WHAT YOU SHOULD DO. The lines of the records that include "handle" should all be copied.

╭──

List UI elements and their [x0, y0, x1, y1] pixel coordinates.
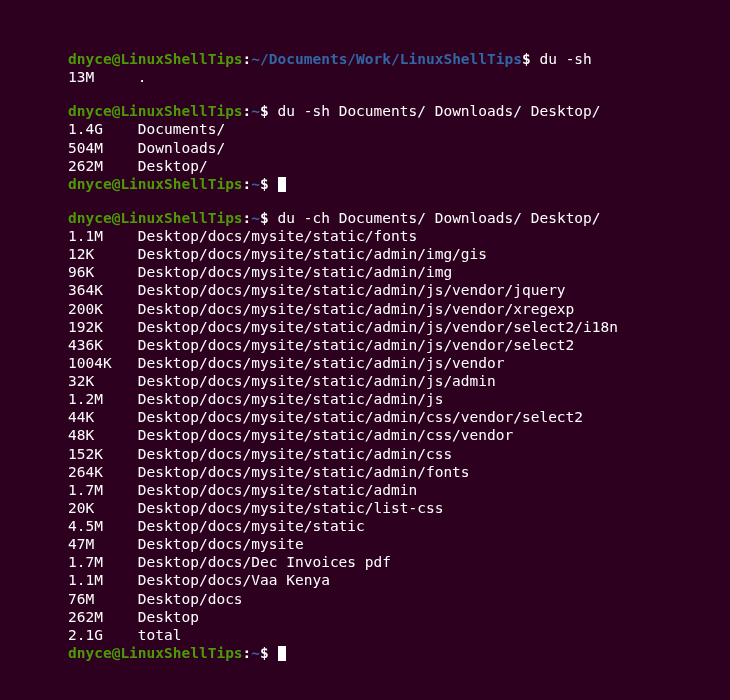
output-line: 1.7M Desktop/docs/Dec Invoices pdf: [68, 553, 718, 571]
path: ~/Documents/Work/LinuxShellTips: [251, 51, 522, 67]
output-line: 76M Desktop/docs: [68, 590, 718, 608]
user-host: dnyce@LinuxShellTips: [68, 176, 243, 192]
output-line: 47M Desktop/docs/mysite: [68, 535, 718, 553]
path: ~: [251, 645, 260, 661]
user-host: dnyce@LinuxShellTips: [68, 103, 243, 119]
output-line: 1.1M Desktop/docs/Vaa Kenya: [68, 571, 718, 589]
terminal-block-2: dnyce@LinuxShellTips:~$ du -sh Documents…: [0, 102, 730, 193]
user-host: dnyce@LinuxShellTips: [68, 645, 243, 661]
dollar: $: [260, 645, 277, 661]
user-host: dnyce@LinuxShellTips: [68, 210, 243, 226]
output-line: 96K Desktop/docs/mysite/static/admin/img: [68, 263, 718, 281]
terminal-block-3: dnyce@LinuxShellTips:~$ du -ch Documents…: [0, 209, 730, 662]
output-line: 48K Desktop/docs/mysite/static/admin/css…: [68, 426, 718, 444]
output-line: 436K Desktop/docs/mysite/static/admin/js…: [68, 336, 718, 354]
prompt-line-empty: dnyce@LinuxShellTips:~$: [68, 175, 718, 193]
output-line: 1.4G Documents/: [68, 120, 718, 138]
output-line: 1004K Desktop/docs/mysite/static/admin/j…: [68, 354, 718, 372]
path: ~: [251, 210, 260, 226]
output-line: 2.1G total: [68, 626, 718, 644]
prompt-line: dnyce@LinuxShellTips:~$ du -sh Documents…: [68, 102, 718, 120]
terminal[interactable]: dnyce@LinuxShellTips:~/Documents/Work/Li…: [0, 0, 730, 662]
path: ~: [251, 103, 260, 119]
prompt-line-empty: dnyce@LinuxShellTips:~$: [68, 644, 718, 662]
command: du -ch Documents/ Downloads/ Desktop/: [278, 210, 601, 226]
prompt-line: dnyce@LinuxShellTips:~$ du -ch Documents…: [68, 209, 718, 227]
output-line: 4.5M Desktop/docs/mysite/static: [68, 517, 718, 535]
output-line: 152K Desktop/docs/mysite/static/admin/cs…: [68, 445, 718, 463]
cursor: [278, 646, 286, 661]
dollar: $: [260, 103, 277, 119]
output-line: 13M .: [68, 68, 718, 86]
cursor: [278, 177, 286, 192]
path: ~: [251, 176, 260, 192]
output-line: 32K Desktop/docs/mysite/static/admin/js/…: [68, 372, 718, 390]
prompt-line: dnyce@LinuxShellTips:~/Documents/Work/Li…: [68, 50, 718, 68]
output-line: 20K Desktop/docs/mysite/static/list-css: [68, 499, 718, 517]
dollar: $: [260, 176, 277, 192]
output-line: 1.7M Desktop/docs/mysite/static/admin: [68, 481, 718, 499]
command: du -sh Documents/ Downloads/ Desktop/: [278, 103, 601, 119]
output-line: 12K Desktop/docs/mysite/static/admin/img…: [68, 245, 718, 263]
command: du -sh: [539, 51, 591, 67]
output-line: 504M Downloads/: [68, 139, 718, 157]
output-line: 1.2M Desktop/docs/mysite/static/admin/js: [68, 390, 718, 408]
output-line: 44K Desktop/docs/mysite/static/admin/css…: [68, 408, 718, 426]
output-line: 192K Desktop/docs/mysite/static/admin/js…: [68, 318, 718, 336]
output-line: 200K Desktop/docs/mysite/static/admin/js…: [68, 300, 718, 318]
output-line: 264K Desktop/docs/mysite/static/admin/fo…: [68, 463, 718, 481]
output-line: 262M Desktop: [68, 608, 718, 626]
output-line: 1.1M Desktop/docs/mysite/static/fonts: [68, 227, 718, 245]
output-line: 364K Desktop/docs/mysite/static/admin/js…: [68, 281, 718, 299]
terminal-block-1: dnyce@LinuxShellTips:~/Documents/Work/Li…: [0, 10, 730, 86]
dollar: $: [522, 51, 539, 67]
user-host: dnyce@LinuxShellTips: [68, 51, 243, 67]
output-line: 262M Desktop/: [68, 157, 718, 175]
dollar: $: [260, 210, 277, 226]
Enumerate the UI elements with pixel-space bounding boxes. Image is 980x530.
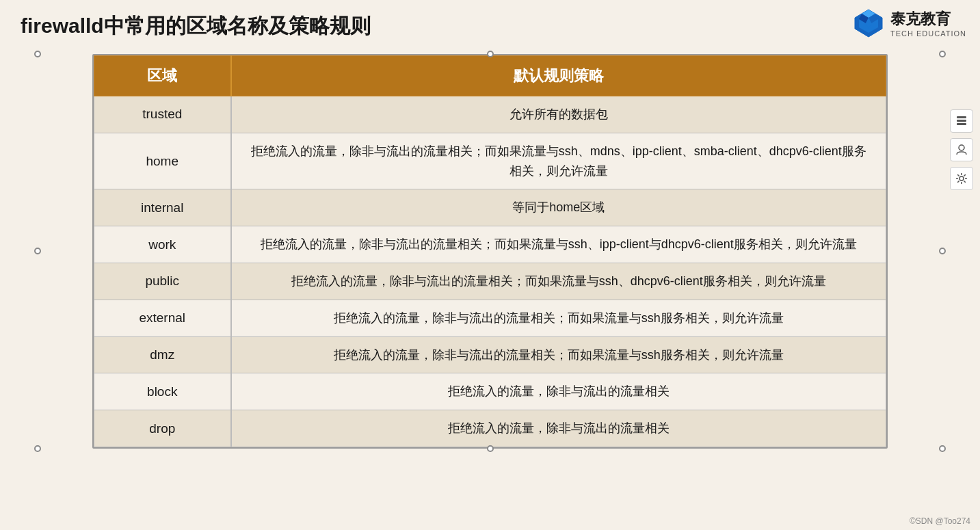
table-row: public拒绝流入的流量，除非与流出的流量相关；而如果流量与ssh、dhcpv… [94,263,886,300]
logo-icon [852,7,885,40]
svg-point-10 [959,176,964,181]
handle-bottom-left[interactable] [34,445,41,452]
table-row: drop拒绝流入的流量，除非与流出的流量相关 [94,410,886,447]
table-body: trusted允许所有的数据包home拒绝流入的流量，除非与流出的流量相关；而如… [94,96,886,447]
table-row: external拒绝流入的流量，除非与流出的流量相关；而如果流量与ssh服务相关… [94,300,886,336]
svg-line-17 [964,174,966,176]
policy-cell: 拒绝流入的流量，除非与流出的流量相关；而如果流量与ssh服务相关，则允许流量 [231,336,886,373]
logo-area: 泰克教育 TECH EDUCATION [852,7,966,40]
svg-point-9 [959,145,964,150]
page-title: firewalld中常用的区域名称及策略规则 [0,0,980,47]
zone-cell: drop [94,410,231,447]
table-row: internal等同于home区域 [94,189,886,226]
policy-cell: 拒绝流入的流量，除非与流出的流量相关 [231,373,886,410]
logo-text: 泰克教育 TECH EDUCATION [890,9,966,38]
firewalld-table: 区域 默认规则策略 trusted允许所有的数据包home拒绝流入的流量，除非与… [94,55,886,447]
table-wrapper: 区域 默认规则策略 trusted允许所有的数据包home拒绝流入的流量，除非与… [38,54,942,449]
policy-cell: 拒绝流入的流量，除非与流出的流量相关；而如果流量与ssh、dhcpv6-clie… [231,263,886,300]
zone-cell: trusted [94,96,231,133]
handle-bottom-center[interactable] [487,445,494,452]
zone-cell: external [94,300,231,336]
table-row: home拒绝流入的流量，除非与流出的流量相关；而如果流量与ssh、mdns、ip… [94,133,886,189]
main-table-container: 区域 默认规则策略 trusted允许所有的数据包home拒绝流入的流量，除非与… [92,54,888,449]
handle-top-center[interactable] [487,51,494,57]
policy-cell: 允许所有的数据包 [231,96,886,133]
watermark: ©SDN @Too274 [910,516,970,526]
handle-mid-right[interactable] [939,248,946,254]
svg-rect-8 [957,123,966,125]
logo-en: TECH EDUCATION [890,29,966,38]
zone-cell: internal [94,189,231,226]
svg-rect-6 [957,116,966,118]
policy-cell: 拒绝流入的流量，除非与流出的流量相关 [231,410,886,447]
layers-icon [955,115,968,127]
table-row: dmz拒绝流入的流量，除非与流出的流量相关；而如果流量与ssh服务相关，则允许流… [94,336,886,373]
table-row: work拒绝流入的流量，除非与流出的流量相关；而如果流量与ssh、ipp-cli… [94,226,886,263]
settings-tool-button[interactable] [950,167,973,190]
header-zone: 区域 [94,56,231,96]
policy-cell: 拒绝流入的流量，除非与流出的流量相关；而如果流量与ssh服务相关，则允许流量 [231,300,886,336]
svg-rect-7 [957,120,966,122]
zone-cell: dmz [94,336,231,373]
header-policy: 默认规则策略 [231,56,886,96]
handle-top-left[interactable] [34,51,41,57]
sidebar-tools [950,109,973,190]
svg-line-15 [957,174,959,176]
zone-cell: block [94,373,231,410]
user-icon [955,144,968,156]
table-header-row: 区域 默认规则策略 [94,56,886,96]
svg-line-18 [957,181,959,183]
table-row: block拒绝流入的流量，除非与流出的流量相关 [94,373,886,410]
handle-mid-left[interactable] [34,248,41,254]
zone-cell: work [94,226,231,263]
user-tool-button[interactable] [950,138,973,161]
zone-cell: home [94,133,231,189]
svg-line-16 [964,181,966,183]
handle-bottom-right[interactable] [939,445,946,452]
logo-cn: 泰克教育 [890,9,951,29]
handle-top-right[interactable] [939,51,946,57]
zone-cell: public [94,263,231,300]
layers-tool-button[interactable] [950,109,973,133]
policy-cell: 等同于home区域 [231,189,886,226]
settings-icon [955,172,968,185]
policy-cell: 拒绝流入的流量，除非与流出的流量相关；而如果流量与ssh、mdns、ipp-cl… [231,133,886,189]
policy-cell: 拒绝流入的流量，除非与流出的流量相关；而如果流量与ssh、ipp-client与… [231,226,886,263]
table-row: trusted允许所有的数据包 [94,96,886,133]
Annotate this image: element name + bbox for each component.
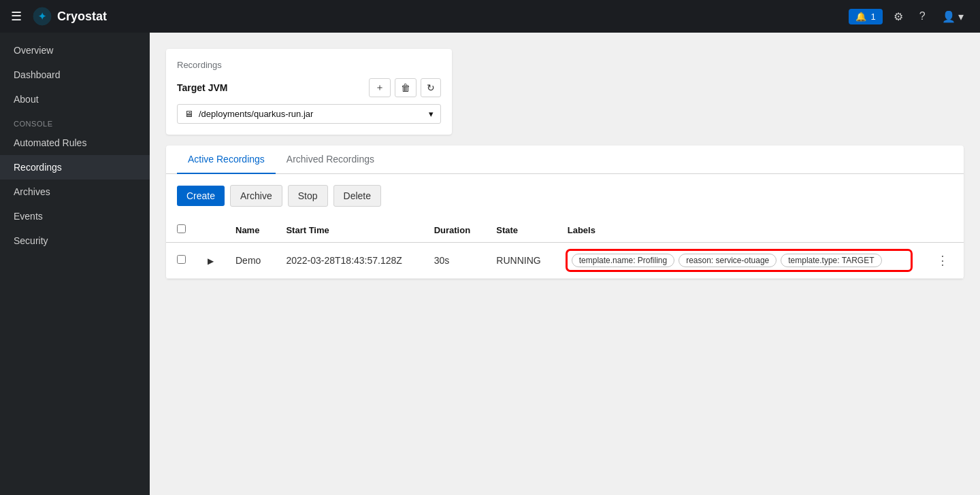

╰──

ANSWER BOX.
handle-bottom-left[interactable] [34,445,41,452]
handle-bottom-center[interactable] [487,445,494,452]
handle-top-center[interactable] [487,51,494,57]
handle-mid-right[interactable] [939,248,946,254]
handle-top-left[interactable] [34,51,41,57]
handle-mid-left[interactable] [34,248,41,254]
handle-bottom-right[interactable] [939,445,946,452]
handle-top-right[interactable] [939,51,946,57]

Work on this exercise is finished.